Nanosheets/nanoparticles-composed hierarchical manganese oxides enabled by molybdenum nitride rods for boosted oxygen reduction reaction electrocatalysis

Abstract

Catalyst microgeometry plays a more important role than activity in determining output performance of metal-air batteries. However, this is often overlooked. Herein, hierarchical manganese oxides anchored by one-dimensional molybdenum nitride rods (Mn/Mo2N) were constructed for efficient oxygen reduction reaction (ORR) electrocatalysis. The composition-optimized 10%Mn/Mo2N possessed a higher catalytic capability than commercial Pt/C catalyst in a homemade zinc-air battery (ZAB), even though the former exhibited a lower have-wave potential than the latter in rotating disk electrode (RDE) measurements.

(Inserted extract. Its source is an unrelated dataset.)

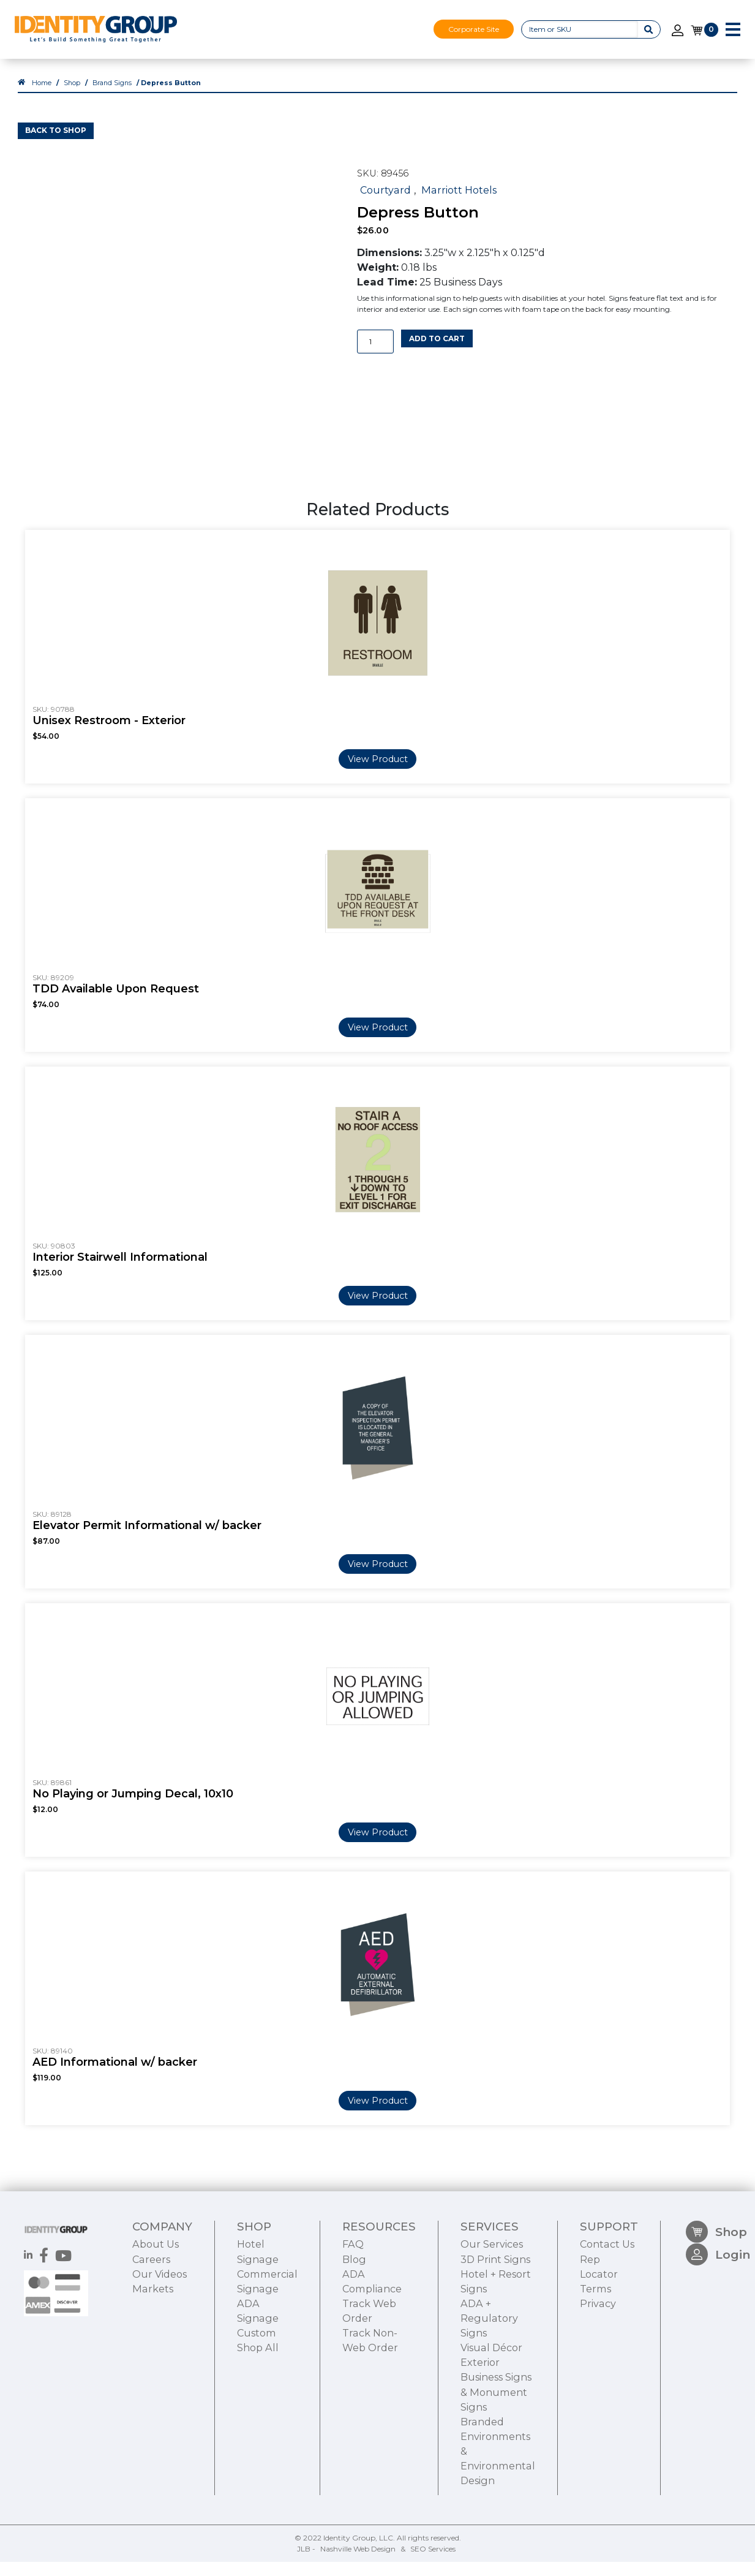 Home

Moreover, the ZAB driven by 10%Mn/Mo2N possessed a larger discharging specific capacity than the one driven by Pt/C. This improved discharging performance was attributed to the high dimension of hierarchical features of Mn oxides anchored on Mo2N, which benefited the stabilization of active sites and accelerated mass transmission originating from the one-dimensional Mo2N rods. This inference was further confirmed by the high peak power densities of ZABs driven by high-dimensional 2%Mn/Mo2C-Mo2N, 5%Co/Mo2C-Mo2N, which exhibited relatively low catalytic activities in RDE measurements. For ORR electrocatalysts, the relationship between ORR activity and the corresponding ZAB power was built on the first attempt. This work highlighted the significance of hierarchical microgeometry, rather than the intrinsic activity, on boosting the electrocatalytic kinetics of a catalyst for efficiently practical electrochemical energy conversion.